▸ Prompt
State only how many lines below include the word "năng".
(Supplied material Opens)
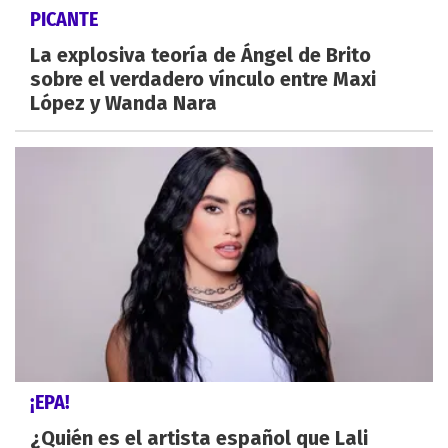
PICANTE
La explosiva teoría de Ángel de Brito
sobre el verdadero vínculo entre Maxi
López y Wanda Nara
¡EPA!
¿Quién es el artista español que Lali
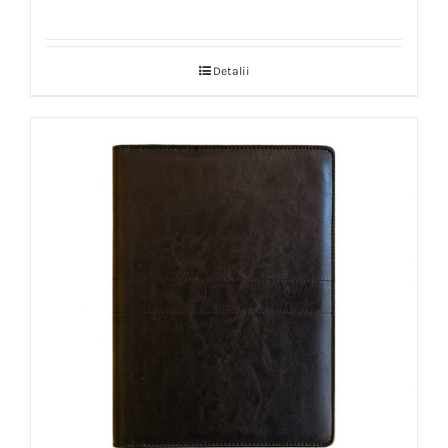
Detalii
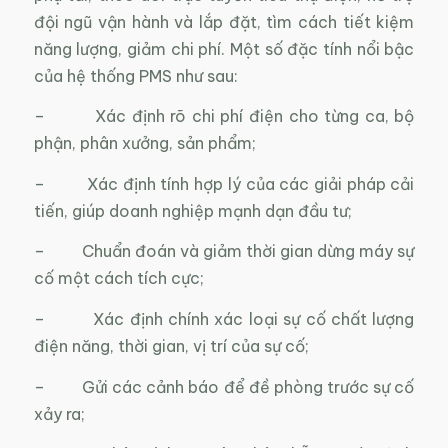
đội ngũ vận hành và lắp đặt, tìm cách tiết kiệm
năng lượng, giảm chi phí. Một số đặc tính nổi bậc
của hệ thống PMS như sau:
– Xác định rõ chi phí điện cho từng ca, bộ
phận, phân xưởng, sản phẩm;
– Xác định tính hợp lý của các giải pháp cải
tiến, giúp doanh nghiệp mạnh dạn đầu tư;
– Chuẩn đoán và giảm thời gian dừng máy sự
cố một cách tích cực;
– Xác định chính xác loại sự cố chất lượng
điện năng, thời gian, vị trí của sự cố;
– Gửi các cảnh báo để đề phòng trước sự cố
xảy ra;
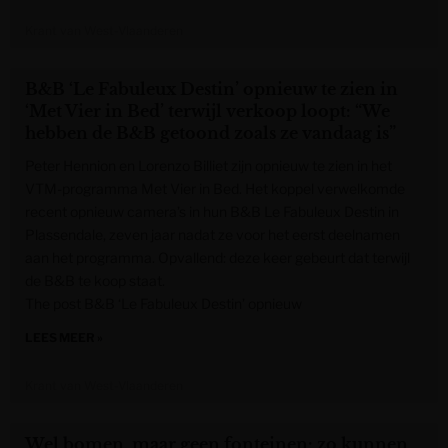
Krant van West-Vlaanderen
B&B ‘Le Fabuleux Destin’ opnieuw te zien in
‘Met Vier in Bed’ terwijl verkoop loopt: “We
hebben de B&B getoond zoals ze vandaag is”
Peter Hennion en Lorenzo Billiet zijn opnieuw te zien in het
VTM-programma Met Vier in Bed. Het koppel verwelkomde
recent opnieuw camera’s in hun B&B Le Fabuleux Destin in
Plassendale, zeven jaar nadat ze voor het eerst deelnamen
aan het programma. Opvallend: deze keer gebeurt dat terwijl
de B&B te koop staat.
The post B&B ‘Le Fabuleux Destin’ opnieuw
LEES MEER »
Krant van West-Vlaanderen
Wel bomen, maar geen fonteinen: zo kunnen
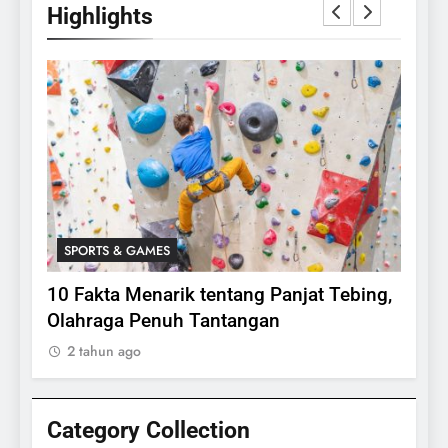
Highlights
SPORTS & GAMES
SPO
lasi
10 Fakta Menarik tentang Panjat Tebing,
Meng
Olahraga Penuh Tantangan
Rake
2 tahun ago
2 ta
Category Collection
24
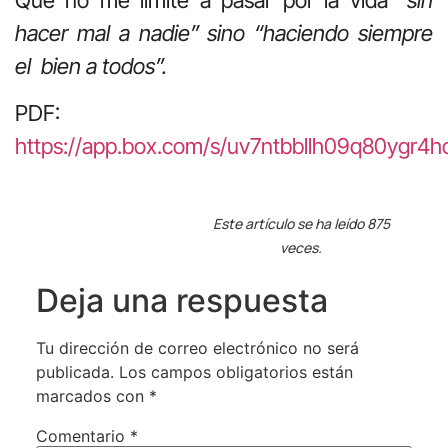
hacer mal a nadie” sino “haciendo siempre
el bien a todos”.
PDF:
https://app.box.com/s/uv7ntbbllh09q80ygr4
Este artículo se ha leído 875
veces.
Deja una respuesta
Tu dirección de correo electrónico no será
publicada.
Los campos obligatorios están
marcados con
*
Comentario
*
(Supplied material Closes)
(Supplied material Opens)
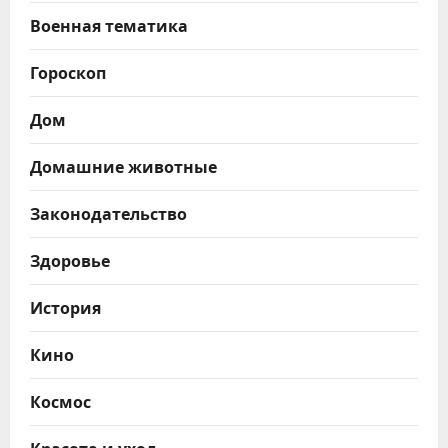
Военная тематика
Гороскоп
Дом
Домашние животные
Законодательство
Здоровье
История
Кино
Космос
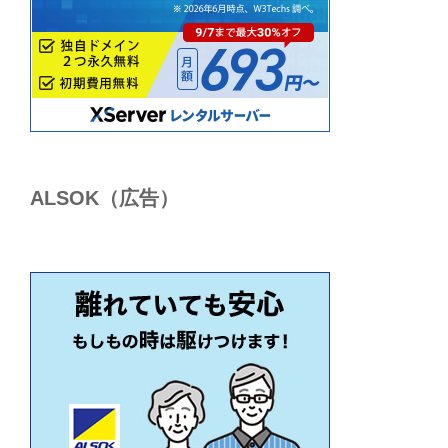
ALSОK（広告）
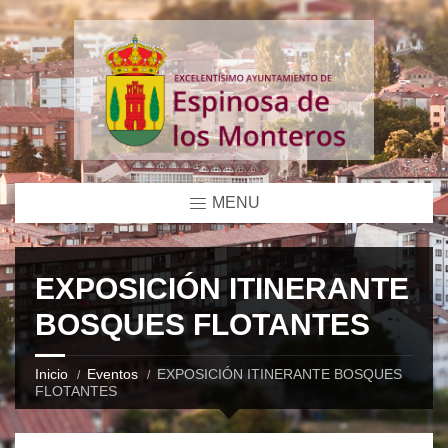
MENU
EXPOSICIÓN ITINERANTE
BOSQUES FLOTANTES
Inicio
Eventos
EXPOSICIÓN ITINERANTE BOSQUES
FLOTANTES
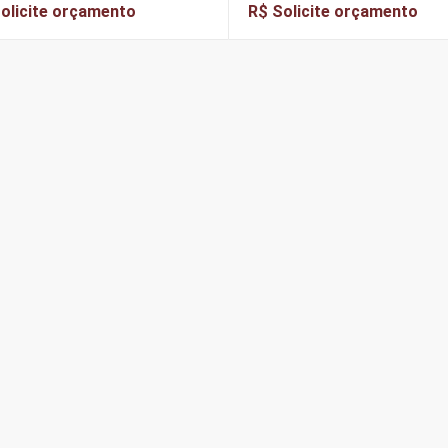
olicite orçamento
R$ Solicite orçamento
(Supplied material Closes)
▸ Answer box
2